_Assignment_
The pictures do not go in the copy. Reproduce the rest of the entries exactly.

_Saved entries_
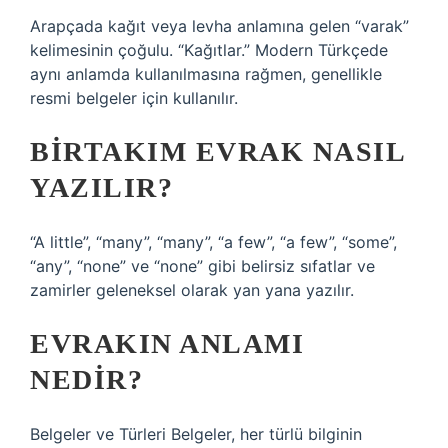
Arapçada kağıt veya levha anlamına gelen “varak”
kelimesinin çoğulu. “Kağıtlar.” Modern Türkçede
aynı anlamda kullanılmasına rağmen, genellikle
resmi belgeler için kullanılır.
BIRTAKIM EVRAK NASIL
YAZILIR?
“A little”, “many”, “many”, “a few”, “a few”, “some”,
“any”, “none” ve “none” gibi belirsiz sıfatlar ve
zamirler geleneksel olarak yan yana yazılır.
EVRAKIN ANLAMI
NEDIR?
Belgeler ve Türleri Belgeler, her türlü bilginin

_Problem solution_
Arapçada kağıt veya levha anlamına gelen “varak”
kelimesinin çoğulu. “Kağıtlar.” Modern Türkçede
aynı anlamda kullanılmasına rağmen, genellikle
resmi belgeler için kullanılır.
BIRTAKIM EVRAK NASIL
YAZILIR?
“A little”, “many”, “many”, “a few”, “a few”, “some”,
“any”, “none” ve “none” gibi belirsiz sıfatlar ve
zamirler geleneksel olarak yan yana yazılır.
EVRAKIN ANLAMI
NEDIR?
Belgeler ve Türleri Belgeler, her türlü bilginin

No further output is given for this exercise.